📌 At a Glance
When MCX tried breaking up with its clingy old tech partner 63 Moons, the result wasn’t a clean farewell — it was a ₹222 crore quarterly alimony. SEBI’s latest 32-page report reads less like a regulatory order and more like a tragic love story between a stock exchange and the ex it couldn’t get rid of. Bonus? The source code was locked in escrow like a Bollywood dowry.
🧩 TL;DR: What Just Happened?
- MCX paid ₹222 crore in just 3 quarters to 63 Moons for “support services” — more than their annual profit.

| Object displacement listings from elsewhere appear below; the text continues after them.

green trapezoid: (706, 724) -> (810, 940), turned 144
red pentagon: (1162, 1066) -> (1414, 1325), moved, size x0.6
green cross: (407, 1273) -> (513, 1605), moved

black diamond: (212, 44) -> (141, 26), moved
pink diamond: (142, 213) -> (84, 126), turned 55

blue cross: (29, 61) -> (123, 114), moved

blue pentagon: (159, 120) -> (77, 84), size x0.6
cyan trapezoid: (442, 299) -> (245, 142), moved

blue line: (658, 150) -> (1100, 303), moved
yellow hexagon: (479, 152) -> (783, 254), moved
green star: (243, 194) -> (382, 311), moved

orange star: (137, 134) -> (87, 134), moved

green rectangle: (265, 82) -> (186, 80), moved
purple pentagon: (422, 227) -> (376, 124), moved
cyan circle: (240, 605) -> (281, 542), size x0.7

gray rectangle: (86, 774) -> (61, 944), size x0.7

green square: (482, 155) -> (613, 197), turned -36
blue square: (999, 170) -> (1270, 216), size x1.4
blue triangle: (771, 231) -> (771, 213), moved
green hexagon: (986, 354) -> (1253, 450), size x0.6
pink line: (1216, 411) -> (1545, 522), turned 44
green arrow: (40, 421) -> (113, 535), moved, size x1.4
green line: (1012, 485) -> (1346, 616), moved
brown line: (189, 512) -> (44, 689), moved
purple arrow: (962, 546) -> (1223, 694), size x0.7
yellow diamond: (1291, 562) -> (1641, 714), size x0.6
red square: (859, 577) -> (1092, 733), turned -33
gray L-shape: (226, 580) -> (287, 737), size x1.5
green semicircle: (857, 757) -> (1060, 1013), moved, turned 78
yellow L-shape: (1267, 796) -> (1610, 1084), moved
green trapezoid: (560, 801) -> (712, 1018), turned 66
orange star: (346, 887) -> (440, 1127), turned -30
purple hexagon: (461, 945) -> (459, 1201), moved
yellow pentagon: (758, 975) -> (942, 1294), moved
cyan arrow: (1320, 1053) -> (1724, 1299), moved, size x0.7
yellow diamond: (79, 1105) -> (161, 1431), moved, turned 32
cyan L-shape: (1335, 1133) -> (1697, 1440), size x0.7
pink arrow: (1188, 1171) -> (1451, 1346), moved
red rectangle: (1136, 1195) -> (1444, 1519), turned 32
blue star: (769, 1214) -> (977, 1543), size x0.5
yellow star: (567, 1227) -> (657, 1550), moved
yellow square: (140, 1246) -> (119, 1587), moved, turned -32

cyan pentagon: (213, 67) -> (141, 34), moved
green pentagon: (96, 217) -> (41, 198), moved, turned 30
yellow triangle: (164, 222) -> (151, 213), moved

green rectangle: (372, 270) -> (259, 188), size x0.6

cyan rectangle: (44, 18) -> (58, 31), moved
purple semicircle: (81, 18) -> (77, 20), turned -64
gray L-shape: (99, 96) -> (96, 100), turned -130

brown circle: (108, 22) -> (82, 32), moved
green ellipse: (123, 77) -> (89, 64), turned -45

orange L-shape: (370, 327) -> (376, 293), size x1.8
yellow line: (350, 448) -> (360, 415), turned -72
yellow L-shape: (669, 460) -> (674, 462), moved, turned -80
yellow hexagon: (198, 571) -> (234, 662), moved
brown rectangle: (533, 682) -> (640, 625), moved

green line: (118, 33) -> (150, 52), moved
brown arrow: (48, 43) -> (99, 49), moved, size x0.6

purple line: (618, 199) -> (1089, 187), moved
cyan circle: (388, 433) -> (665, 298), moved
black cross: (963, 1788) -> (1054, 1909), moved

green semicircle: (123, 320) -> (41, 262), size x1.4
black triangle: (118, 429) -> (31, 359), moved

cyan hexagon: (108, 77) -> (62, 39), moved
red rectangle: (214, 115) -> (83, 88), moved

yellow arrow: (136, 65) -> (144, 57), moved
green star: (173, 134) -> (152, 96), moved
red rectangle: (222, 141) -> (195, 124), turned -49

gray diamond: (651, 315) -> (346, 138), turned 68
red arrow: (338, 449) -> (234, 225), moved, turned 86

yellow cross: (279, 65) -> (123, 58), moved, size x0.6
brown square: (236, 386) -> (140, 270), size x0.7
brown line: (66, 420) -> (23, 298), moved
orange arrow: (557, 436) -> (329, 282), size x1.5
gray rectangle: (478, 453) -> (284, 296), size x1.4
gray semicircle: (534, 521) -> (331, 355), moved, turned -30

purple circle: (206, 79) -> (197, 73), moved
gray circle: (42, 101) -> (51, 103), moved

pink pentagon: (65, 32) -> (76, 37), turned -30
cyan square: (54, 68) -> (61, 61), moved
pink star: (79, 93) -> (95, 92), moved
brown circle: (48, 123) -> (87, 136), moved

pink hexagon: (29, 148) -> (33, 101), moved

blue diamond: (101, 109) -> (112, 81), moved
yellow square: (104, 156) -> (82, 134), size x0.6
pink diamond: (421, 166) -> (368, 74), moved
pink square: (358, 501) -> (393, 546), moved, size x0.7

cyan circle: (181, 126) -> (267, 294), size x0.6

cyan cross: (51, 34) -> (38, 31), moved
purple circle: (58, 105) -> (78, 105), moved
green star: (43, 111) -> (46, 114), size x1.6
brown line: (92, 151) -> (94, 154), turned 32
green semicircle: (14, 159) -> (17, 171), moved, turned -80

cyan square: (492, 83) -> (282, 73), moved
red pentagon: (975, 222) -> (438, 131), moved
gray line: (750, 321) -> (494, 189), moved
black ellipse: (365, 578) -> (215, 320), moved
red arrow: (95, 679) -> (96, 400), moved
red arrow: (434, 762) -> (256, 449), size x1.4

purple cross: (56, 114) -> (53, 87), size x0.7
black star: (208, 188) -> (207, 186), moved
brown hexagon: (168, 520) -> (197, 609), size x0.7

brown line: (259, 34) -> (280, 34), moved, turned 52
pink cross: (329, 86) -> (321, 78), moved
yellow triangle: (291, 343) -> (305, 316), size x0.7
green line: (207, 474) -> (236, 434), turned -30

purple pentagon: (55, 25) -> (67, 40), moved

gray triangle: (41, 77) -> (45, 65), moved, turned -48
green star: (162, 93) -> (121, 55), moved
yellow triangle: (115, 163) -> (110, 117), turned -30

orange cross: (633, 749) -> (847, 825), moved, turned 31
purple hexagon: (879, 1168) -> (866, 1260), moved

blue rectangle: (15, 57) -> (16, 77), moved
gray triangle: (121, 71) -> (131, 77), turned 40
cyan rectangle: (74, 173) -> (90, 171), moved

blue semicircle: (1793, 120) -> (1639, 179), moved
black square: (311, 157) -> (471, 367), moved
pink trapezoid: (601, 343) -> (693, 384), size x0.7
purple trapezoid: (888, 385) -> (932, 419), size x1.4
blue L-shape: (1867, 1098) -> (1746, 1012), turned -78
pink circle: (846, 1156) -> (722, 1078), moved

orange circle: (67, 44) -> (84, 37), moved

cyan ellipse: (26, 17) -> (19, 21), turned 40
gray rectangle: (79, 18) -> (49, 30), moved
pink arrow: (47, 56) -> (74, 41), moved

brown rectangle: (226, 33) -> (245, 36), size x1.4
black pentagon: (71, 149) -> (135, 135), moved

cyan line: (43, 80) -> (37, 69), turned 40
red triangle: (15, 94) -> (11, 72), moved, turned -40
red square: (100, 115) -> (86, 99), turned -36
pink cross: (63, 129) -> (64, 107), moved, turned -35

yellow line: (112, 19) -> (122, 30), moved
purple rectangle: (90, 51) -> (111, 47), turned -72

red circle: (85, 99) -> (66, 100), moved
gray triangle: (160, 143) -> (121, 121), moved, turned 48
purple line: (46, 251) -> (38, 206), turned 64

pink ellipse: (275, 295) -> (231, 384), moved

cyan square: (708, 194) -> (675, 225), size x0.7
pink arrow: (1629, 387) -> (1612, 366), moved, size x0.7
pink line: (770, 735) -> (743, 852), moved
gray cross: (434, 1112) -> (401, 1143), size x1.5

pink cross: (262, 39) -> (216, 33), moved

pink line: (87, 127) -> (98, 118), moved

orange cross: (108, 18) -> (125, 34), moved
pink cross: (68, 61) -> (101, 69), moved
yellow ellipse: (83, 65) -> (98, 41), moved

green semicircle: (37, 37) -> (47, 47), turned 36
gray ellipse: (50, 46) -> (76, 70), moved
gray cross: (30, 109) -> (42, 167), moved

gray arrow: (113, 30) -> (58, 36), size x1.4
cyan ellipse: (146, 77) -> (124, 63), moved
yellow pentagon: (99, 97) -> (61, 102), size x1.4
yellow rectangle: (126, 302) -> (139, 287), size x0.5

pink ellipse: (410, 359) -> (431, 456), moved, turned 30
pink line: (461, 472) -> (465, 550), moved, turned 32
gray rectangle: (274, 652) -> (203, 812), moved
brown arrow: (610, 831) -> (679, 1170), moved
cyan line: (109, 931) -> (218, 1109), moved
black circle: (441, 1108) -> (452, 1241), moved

- The software was 20 years old. They had already paid for a 99-year license.
- SEBI slapped MCX with a ₹25 lakh penalty — for late disclosures, not for the bizarre marriage of desperation and vendor lock-in.
- MCX said they couldn’t go legal — because the tech vendor might pull the plug mid-trading. Yes, India’s commodity markets were held hostage like your neighbor’s Netflix account.
🛕 63 Moons: The God of Vendor Lock-ins
Let’s get this straight.
MCX had paid for a 99-year license for the software — yes, that’s longer than the life expectancy of most Indian infrastructure projects. But thanks to clause-heavy side agreements, they still had to pay ₹15 crore per quarter for basic support — and later, that got “enhanced” to ₹81 crore per quarter when negotiations broke down.
This is not SaaS.
This is Stockholm Syndrome-as-a-Service.
📦 ₹750 Crore for Source Code — Plus Taxes, Please
At one point, 63 Moons actually quoted ₹750 crore (plus GST) to MCX just to hand over the source code. That’s not a sale — that’s digital extortion with billing compliance.
Also, the code was locked in escrow — but could only be released if:
- 63 Moons went bankrupt
- There was a force majeure event
- Or MCX’s trading halted due to a bug
So unless a tsunami hit Bandra Kurla Complex, MCX was stuck.
💰 TCS to the Rescue… Almost
In 2021, MCX did bring in TCS to build a new trading platform (CDP). But delays, unrealistic timelines, and a project plan more fragile than Paytm’s market cap meant:
- Go-live was repeatedly missed
- They had no fallback plan
- So they ran back to 63 Moons, again
SEBI pointed out MCX’s failure to vet TCS contract terms (the penalty clause was capped at ₹5.7 crore) and their overconfidence in getting the new platform live in 2 years. Spoiler: it didn’t.
🥲 ₹118 Cr Profit, ₹222 Cr Vendor Bill
In FY22, MCX made a profit of ₹118 crore. But between Oct 2022 to June 2023, they paid ₹222 crore to 63 Moons — nearly double their annual profit.
This info? Not disclosed to shareholders on time. SEBI noted that MCX failed to inform the public about the financial bomb they were sitting on.
So let’s do a quick roleplay:
MCX Investor Call, October 2022:
Analyst: “Hi, just wanted to ask, where did the cash go?”
MCX: “Support services.”
Analyst: “You mean like, quarterly bug fixes?”
MCX: “We fixed the bug… that is our existence.”
🚨 SEBI: Mild Scolding Issued, Everyone Disperse
SEBI’s findings are damning, but the penalty is a gentle slap.
Penalty: ₹25 lakh
Vendor payout: ₹222 crore
Loss of investor confidence: Priceless
SEBI agreed that the vendor had monopolistic control, the management was clueless, and TCS was overpromising like every intern on Day 1.
📉 What MCX Could’ve Done (But Didn’t)
- Plan B: Board asked for fallback options as early as March 2022. MCX came up with one… on September 29, 2022 — the day before 63 Moons’ contract expired.
- Negotiate Better: 63 Moons initially offered 33-year contracts. That’s not a tech deal. That’s a Mughal treaty.
- Legal Recourse?: MCX took two legal opinions. Both said: “Don’t poke the bear.” Because 63 Moons could just cut the power, and the markets would crash.
🧠 EduInvesting Verdict: This Isn’t Just a Vendor — It’s a Religion
At this point, 63 Moons is not just a tech firm. It’s a deity in the Indian market ecosystem.
- You pray it doesn’t crash
- You pay it whatever it asks
- And you sacrifice your margins at its altar
While India becomes the 4th largest economy, our commodity exchange was being run on legacy code and corporate hostage etiquette.
🫡 Final Words
In a world where IPOs are priced like biryani and fintech CEOs write LinkedIn posts on “resilience,” here’s a lesson:
Don’t give your software vendor more power than your CTO.
And if you do — make sure their contract doesn’t outlive your grandchildren.